How do you see your distinct personalities complementing each other in your
MS: When we met in 1992 I was spending more time with musicians (although I was also a songwriter). Stacey led me down a path where I was putting more time in to songwriting circles, most of them not being strong players. This helped me to emphasize the writing more in my career. Stacey did a stint as a staff writer, so, we were in that camp for several years. I probably helped steer her in to being a stronger musician.
How do you approach practicing? Do you take a spontaneous approach, or do you use scales, exercises, warm-ups in a more systematic way?
SE: We are onstage most of the year and that is our practice! But, it is a natural thing to pick up a guitar when we are home.
MS: I play when not on tour, but, other music and other instruments. I never really played scales as a practice method, just songs.
What is the most fun part of touring? What is the most fun part about
finally getting back home?
SE: The fun part is everything we see, persons we meet, and moments we experience from point A to B (show to show). When I get home I am playing “house” and gardening.
Where’s the best food in the U. S.? Europe?
SE: My favorite is San Antonio, TX (carne gasada!). In Europe it is Spain.
Have you experienced creative block or other obstacles? Where do you find
creative renewal during down times?
SE: I have for the first time in my life as a result of the loss of my dad. The renewal? I don’t know-I guess it will come with time.
MS: Booking dates, driving to them, and performing so much has taken up a lot of my creative space. I will have to fight my way out of it.
What went into the decision to sell your entire catalog with unreleased
tracks on the flash drive? How’s the reception been for the new medium?
MS: We had a lot of material that had never been heard by our audience. We thought it would be a great idea to couple that batch of songs with all of our CDs. And, this is seemingly the new age we are in.
SE: The reception has been great. It has brought an MP3 option to our merch table (vs. folks going home after a show and purchasing it on Itunes!). Where downloads are a great store, it has hurt merch sales at shows. This is money artists need for tour support.
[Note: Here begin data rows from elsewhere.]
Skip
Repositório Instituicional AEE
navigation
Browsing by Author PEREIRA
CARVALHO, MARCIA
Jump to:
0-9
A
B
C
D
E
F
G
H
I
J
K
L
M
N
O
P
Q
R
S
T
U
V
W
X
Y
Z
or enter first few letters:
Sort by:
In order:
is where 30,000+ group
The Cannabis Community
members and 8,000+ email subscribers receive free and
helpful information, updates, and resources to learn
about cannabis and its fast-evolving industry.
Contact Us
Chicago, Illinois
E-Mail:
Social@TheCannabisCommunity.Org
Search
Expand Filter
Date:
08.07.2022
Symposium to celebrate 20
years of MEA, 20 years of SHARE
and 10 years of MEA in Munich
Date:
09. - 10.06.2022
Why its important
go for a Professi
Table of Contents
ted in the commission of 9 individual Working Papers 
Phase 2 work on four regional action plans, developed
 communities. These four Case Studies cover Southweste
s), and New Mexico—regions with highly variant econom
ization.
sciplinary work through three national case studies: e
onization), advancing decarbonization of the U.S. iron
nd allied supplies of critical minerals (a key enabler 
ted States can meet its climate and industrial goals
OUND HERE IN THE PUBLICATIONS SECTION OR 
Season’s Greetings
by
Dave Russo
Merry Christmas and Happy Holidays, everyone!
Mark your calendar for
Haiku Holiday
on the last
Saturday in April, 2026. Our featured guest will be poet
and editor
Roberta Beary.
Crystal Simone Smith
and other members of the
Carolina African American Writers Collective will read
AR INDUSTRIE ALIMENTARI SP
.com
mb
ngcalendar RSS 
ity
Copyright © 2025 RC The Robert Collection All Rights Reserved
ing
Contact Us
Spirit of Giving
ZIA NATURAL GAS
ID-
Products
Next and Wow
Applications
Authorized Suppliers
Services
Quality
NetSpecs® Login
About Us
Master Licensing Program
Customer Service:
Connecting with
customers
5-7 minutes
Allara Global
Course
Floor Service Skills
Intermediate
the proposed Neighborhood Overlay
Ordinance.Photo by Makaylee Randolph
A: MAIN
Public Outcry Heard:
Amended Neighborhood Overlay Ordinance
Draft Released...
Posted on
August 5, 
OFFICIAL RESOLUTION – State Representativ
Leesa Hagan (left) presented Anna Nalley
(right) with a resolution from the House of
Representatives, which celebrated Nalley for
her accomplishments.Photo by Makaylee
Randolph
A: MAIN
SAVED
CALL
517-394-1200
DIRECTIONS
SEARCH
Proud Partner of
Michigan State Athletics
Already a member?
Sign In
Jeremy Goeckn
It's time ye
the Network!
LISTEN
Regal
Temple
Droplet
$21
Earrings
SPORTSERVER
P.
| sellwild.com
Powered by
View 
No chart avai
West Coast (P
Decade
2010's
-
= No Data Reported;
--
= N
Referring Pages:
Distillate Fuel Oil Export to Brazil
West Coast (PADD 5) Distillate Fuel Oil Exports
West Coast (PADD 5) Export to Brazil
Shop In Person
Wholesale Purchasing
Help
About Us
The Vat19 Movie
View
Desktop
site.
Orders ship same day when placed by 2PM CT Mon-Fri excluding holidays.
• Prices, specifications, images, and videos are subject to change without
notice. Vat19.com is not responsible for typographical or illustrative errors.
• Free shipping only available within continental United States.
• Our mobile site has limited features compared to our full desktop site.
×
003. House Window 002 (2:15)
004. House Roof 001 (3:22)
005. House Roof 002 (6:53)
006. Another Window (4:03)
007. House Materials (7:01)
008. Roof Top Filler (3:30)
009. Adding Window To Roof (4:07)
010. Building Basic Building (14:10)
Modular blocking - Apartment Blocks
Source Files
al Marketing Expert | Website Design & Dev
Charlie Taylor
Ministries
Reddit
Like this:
What advice would you give to someone who admires your music and wants to build a musician’s career?
SE: Be prepared to give it 100%. That means you live on the road, away from your family and friends. And, you quit the security of your day job. It is all a great risk for the love of music.
MS: All of what Stacey said is true. You will not likely be a good plumber if you spend all of your time as a banker. This is a business, not a hobby, and has to be treated that way. The first time I went on tour at age 18 it was so liberating to be in a van all day and at a hotel and venue at night with several other people who were full-time musicians. We talked about it all of the time and did not have other influences pulling our energy away from our dream. There is no room for me to do this part-time because there are thousands of others doing it 24/7. I cannot compete with them unless I am serious about my career.
It’s been great having you come through northern VA the past few years.
Hope to see and hear you again very soon. Thanks!